- WHAT IS EXPECTED
An exact transcription of every entry is required. Images are not part of it.

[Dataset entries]

□ □ □ □

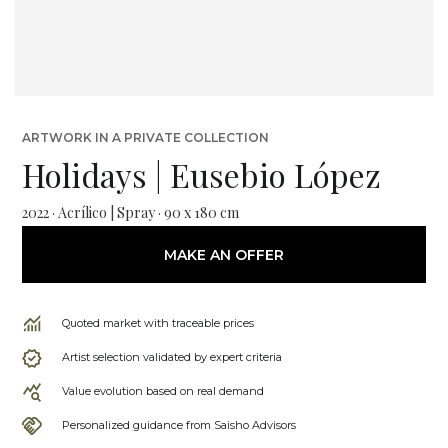
ARTWORK IN A PRIVATE COLLECTION
Holidays | Eusebio López
2022 · Acrílico | Spray · 90 x 180 cm
MAKE AN OFFER
Quoted market with traceable prices
Artist selection validated by expert criteria
Value evolution based on real demand
Personalized guidance from Saisho Advisors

□ □ □ □

- EXPECTED ANSWER
ARTWORK IN A PRIVATE COLLECTION
Holidays | Eusebio López
2022 · Acrílico | Spray · 90 x 180 cm
MAKE AN OFFER
Quoted market with traceable prices
Artist selection validated by expert criteria
Value evolution based on real demand
Personalized guidance from Saisho Advisors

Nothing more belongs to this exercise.